2.“It’s a bad deal.”
Provincial and federal governments tend to take the view that what was written in black ink is the deal – no matter how bad it may be for the aboriginal peoples. No matter that the Crown wrote those documents unilaterally, in its own language, with its own lawyers, usually well in advance of approaching the First Nations. No matter that the Crown often got First Nations to sign them under questionable circumstances, usually acting through partisan translators in a rush without access to legal advice, and at worst under the pressure of state-sponsored starvation. And no matter that there’s no fairness in shortchanging some aboriginal peoples over others, just because they met the Europeans first (and agreed to be friendly, to boot). The paper sticks.
But the problem is, if you accept this version of events, then the Crown manipulated First Nations into signing terrible, exploitative agreements deeply contrary to their interests and those of their future generations. That’s both ethically and legally unacceptable. As Tsilhqot’in reminds us, the Crown has a duty to act honourably with aboriginal peoples.
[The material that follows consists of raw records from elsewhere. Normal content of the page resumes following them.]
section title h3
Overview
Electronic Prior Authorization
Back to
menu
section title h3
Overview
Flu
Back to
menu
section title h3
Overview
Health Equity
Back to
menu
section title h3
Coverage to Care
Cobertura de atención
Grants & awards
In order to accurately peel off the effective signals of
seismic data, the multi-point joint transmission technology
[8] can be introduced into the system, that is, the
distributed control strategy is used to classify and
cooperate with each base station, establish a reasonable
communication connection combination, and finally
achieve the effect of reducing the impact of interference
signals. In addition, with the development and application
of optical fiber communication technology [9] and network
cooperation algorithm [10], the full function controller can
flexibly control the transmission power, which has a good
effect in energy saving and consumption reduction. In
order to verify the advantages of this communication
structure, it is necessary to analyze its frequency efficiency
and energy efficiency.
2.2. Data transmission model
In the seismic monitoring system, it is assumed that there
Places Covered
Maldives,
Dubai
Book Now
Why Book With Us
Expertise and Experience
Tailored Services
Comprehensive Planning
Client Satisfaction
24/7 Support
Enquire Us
If the Crown’s version is right, it’s unconscionable. Such agreements demand comprehensive redress.
3. “There was no deal.”
Logically speaking, this is the third option. If the Crown and First Nations had completely incompatible understandings of their purported agreements, there was no “meeting of the minds”. Without a meeting of the minds, an agreement does not legally exist. The treaty is all a big misunderstanding.
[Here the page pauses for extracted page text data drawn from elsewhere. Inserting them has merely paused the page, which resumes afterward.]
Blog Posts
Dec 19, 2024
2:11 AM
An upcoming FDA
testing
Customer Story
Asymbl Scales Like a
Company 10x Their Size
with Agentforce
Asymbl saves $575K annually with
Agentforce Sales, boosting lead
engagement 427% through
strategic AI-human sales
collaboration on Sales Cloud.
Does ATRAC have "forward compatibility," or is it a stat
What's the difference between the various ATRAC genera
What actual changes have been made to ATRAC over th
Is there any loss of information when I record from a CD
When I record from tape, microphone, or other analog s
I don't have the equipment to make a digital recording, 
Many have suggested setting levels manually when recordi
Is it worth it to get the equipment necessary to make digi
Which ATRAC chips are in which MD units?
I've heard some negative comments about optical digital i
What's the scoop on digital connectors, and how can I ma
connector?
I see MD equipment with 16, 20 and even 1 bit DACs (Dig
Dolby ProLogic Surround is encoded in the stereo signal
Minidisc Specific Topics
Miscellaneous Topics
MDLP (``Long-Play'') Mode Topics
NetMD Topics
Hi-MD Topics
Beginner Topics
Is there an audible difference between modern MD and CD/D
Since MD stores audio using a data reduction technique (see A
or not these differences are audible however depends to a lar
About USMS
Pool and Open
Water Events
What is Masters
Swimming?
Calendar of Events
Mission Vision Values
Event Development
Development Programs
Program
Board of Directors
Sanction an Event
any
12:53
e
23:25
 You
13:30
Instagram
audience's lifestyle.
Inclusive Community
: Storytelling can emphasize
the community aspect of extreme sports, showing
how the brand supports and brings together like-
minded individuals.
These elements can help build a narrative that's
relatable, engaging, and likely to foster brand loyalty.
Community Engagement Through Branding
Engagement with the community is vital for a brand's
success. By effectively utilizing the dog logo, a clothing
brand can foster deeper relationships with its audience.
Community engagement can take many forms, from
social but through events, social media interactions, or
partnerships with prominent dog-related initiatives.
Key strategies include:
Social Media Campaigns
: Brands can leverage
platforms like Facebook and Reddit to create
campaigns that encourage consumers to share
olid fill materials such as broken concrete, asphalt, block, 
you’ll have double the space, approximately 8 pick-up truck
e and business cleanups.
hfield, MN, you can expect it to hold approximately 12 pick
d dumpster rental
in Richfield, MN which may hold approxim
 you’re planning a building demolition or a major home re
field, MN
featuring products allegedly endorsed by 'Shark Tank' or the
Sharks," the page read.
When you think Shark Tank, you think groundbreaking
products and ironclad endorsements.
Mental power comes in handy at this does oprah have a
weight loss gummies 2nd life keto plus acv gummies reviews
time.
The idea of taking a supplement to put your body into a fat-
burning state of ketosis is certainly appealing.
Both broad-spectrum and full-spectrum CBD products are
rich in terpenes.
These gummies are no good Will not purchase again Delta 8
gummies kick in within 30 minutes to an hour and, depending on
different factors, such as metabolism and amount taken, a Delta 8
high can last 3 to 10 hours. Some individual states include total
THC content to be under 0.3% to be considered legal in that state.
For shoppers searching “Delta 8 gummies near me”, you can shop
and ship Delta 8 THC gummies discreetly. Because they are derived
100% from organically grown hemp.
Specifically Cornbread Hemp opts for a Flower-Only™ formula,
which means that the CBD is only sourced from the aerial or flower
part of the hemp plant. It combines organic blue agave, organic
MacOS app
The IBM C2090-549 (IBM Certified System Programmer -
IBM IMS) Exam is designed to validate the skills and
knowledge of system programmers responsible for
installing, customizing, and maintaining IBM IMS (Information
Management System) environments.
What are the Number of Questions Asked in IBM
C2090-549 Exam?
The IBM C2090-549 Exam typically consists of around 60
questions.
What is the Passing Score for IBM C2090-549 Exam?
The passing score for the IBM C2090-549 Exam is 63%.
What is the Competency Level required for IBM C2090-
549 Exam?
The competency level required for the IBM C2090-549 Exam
Despite the differences in their legal underpinnings, each of these perspectives all lead to the same conclusion: the written English texts of these Historic treaties aren’t worth the paper they are written on, and the Supreme Court’s decision about Treaty 3 in Grassy Narrows did not grapple with this challenge. They either fail to represent the true treaty, they are unconscionable, or they never reflected any agreement at all. Either way, the purported “cede, release and surrender” of aboriginal title lands is an illusion.
Whether the Historic treaty peoples in fact have aboriginal title as in Tsilhqot’in, or a “treaty title” based on their true agreements, or claims for redress to create new forms of title, we come back to this. There is a pressing need for genuine, mature conservations between Historic treaty peoples and the broader society about their past, current and future relationships.
Nothing less than justice and reconciliation are at stake. As a country, we’re already making progress in northern Canada, BC, Quebec, Newfoundland & Labrador, and initial steps are underway in New Brunswick, Nova Scotia and PEI. That progress needs to move into central Canada. We can’t bury our heads in the sand any longer.
In the Historic treaty areas, it is time “to negotiate in good faith to resolve claims to ancestral lands” to quote Tsilhqot’in. We need to face the big issues that justice and the law demand be dealt with – land, resources, and self-government for aboriginal peoples who signed Historic treaties in Canada.